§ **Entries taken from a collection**

>>

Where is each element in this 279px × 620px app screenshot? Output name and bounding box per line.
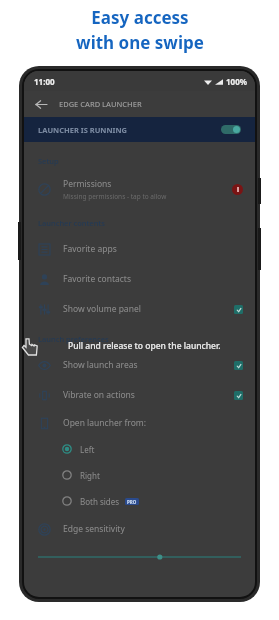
button[interactable]: Right: [24, 462, 255, 488]
staticText: Launch preferences: [38, 334, 109, 344]
button[interactable]: Both sides: [24, 488, 255, 514]
staticText: 11:00: [34, 76, 55, 87]
staticText: Permissions: [63, 178, 112, 190]
staticText: Open launcher from:: [63, 417, 147, 429]
staticText: Right: [80, 470, 100, 481]
button[interactable]: Back: [33, 96, 49, 112]
staticText: Favorite apps: [63, 243, 117, 255]
staticText: Pull and release to open the launcher.: [68, 340, 221, 352]
staticText: Setup: [38, 156, 59, 166]
button[interactable]: Show volume panel: [24, 294, 255, 324]
staticText: LAUNCHER IS RUNNING: [38, 125, 128, 135]
staticText: Edge sensitivity: [63, 523, 125, 535]
button[interactable]: Permissions: [24, 172, 255, 206]
button[interactable]: Edge sensitivity: [24, 514, 255, 544]
button[interactable]: Vibrate on actions: [24, 380, 255, 410]
staticText: Left: [80, 444, 95, 455]
staticText: Favorite contacts: [63, 273, 131, 285]
staticText: with one swipe: [76, 31, 204, 54]
staticText: Easy access: [91, 6, 189, 29]
button[interactable]: Left: [24, 436, 255, 462]
staticText: Vibrate on actions: [63, 389, 135, 401]
button[interactable]: Favorite contacts: [24, 264, 255, 294]
button[interactable]: LAUNCHER IS RUNNING: [24, 117, 255, 142]
staticText: Launcher contents: [38, 218, 105, 228]
staticText: PRO: [127, 499, 137, 505]
staticText: Missing permissions - tap to allow: [63, 192, 167, 201]
staticText: Show launch areas: [63, 359, 138, 371]
staticText: Show volume panel: [63, 303, 141, 315]
staticText: 100%: [226, 76, 247, 87]
button[interactable]: Show launch areas: [24, 350, 255, 380]
staticText: EDGE CARD LAUNCHER: [59, 99, 142, 109]
button[interactable]: Favorite apps: [24, 234, 255, 264]
staticText: Both sides: [80, 496, 120, 507]
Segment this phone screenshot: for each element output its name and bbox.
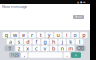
staticText: j (62, 38, 63, 45)
staticText: f (35, 38, 37, 45)
button[interactable]: l (76, 39, 83, 44)
button[interactable]: j (58, 39, 66, 44)
staticText: v (44, 45, 46, 52)
button[interactable]: g (41, 39, 49, 44)
button[interactable]: m (67, 46, 75, 51)
staticText: i (66, 31, 67, 38)
staticText: d (26, 38, 29, 45)
button[interactable] (28, 52, 62, 58)
button[interactable]: ⌫ (76, 46, 86, 51)
staticText: p (82, 31, 85, 38)
button[interactable]: z (15, 46, 23, 51)
button[interactable]: ⌕ (71, 52, 81, 58)
staticText: t (40, 31, 42, 38)
button[interactable]: p (80, 32, 88, 38)
staticText: ?123 (10, 52, 18, 58)
button[interactable]: Send (73, 15, 84, 19)
staticText: w (13, 31, 17, 38)
button[interactable]: ?123 (9, 52, 20, 58)
button[interactable]: x (24, 46, 32, 51)
staticText: h (52, 38, 55, 45)
staticText: ▬ (83, 0, 86, 4)
button[interactable]: n (58, 46, 66, 51)
button[interactable]: y (46, 32, 53, 38)
button[interactable]: ⇧ (4, 46, 14, 51)
staticText: , (24, 52, 25, 59)
staticText: g (44, 38, 46, 45)
staticText: ⌫ (77, 45, 85, 51)
staticText: New message (2, 4, 27, 9)
staticText: k (69, 38, 72, 45)
button[interactable]: a (7, 39, 14, 44)
staticText: z (18, 45, 21, 52)
button[interactable]: t (37, 32, 44, 38)
staticText: u (56, 31, 59, 38)
staticText: n (61, 45, 64, 52)
staticText: Send (75, 15, 82, 19)
button[interactable]: s (15, 39, 23, 44)
staticText: m (68, 45, 73, 52)
staticText: b (52, 45, 55, 52)
staticText: . (66, 52, 67, 59)
button[interactable]: w (11, 32, 19, 38)
button[interactable]: r (28, 32, 36, 38)
staticText: s (18, 38, 21, 45)
button[interactable]: , (21, 52, 28, 58)
button[interactable]: h (50, 39, 57, 44)
staticText: ▲ (77, 0, 79, 4)
staticText: o (74, 31, 77, 38)
button[interactable]: . (64, 52, 70, 58)
button[interactable]: e (20, 32, 27, 38)
staticText: c (35, 45, 38, 52)
button[interactable]: q (2, 32, 10, 38)
staticText: ⇧ (7, 45, 11, 51)
button[interactable]: b (50, 46, 57, 51)
button[interactable]: d (24, 39, 32, 44)
button[interactable]: c (33, 46, 40, 51)
button[interactable]: f (33, 39, 40, 44)
staticText: y (48, 31, 51, 38)
staticText: e (22, 31, 25, 38)
button[interactable]: u (54, 32, 62, 38)
staticText: l (79, 38, 80, 45)
button[interactable]: v (41, 46, 49, 51)
button[interactable]: k (67, 39, 75, 44)
button[interactable]: o (71, 32, 79, 38)
staticText: r (31, 31, 33, 38)
staticText: x (26, 45, 29, 52)
staticText: a (9, 38, 12, 45)
staticText: ● (80, 0, 82, 4)
staticText: ⌕ (74, 52, 78, 58)
staticText: q (5, 31, 8, 38)
button[interactable]: i (63, 32, 70, 38)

<<

§ **TRY IT**
Among the lines above, tally those containing the string "Send" and give only the result.

§ **EXERCISE RESULT**
2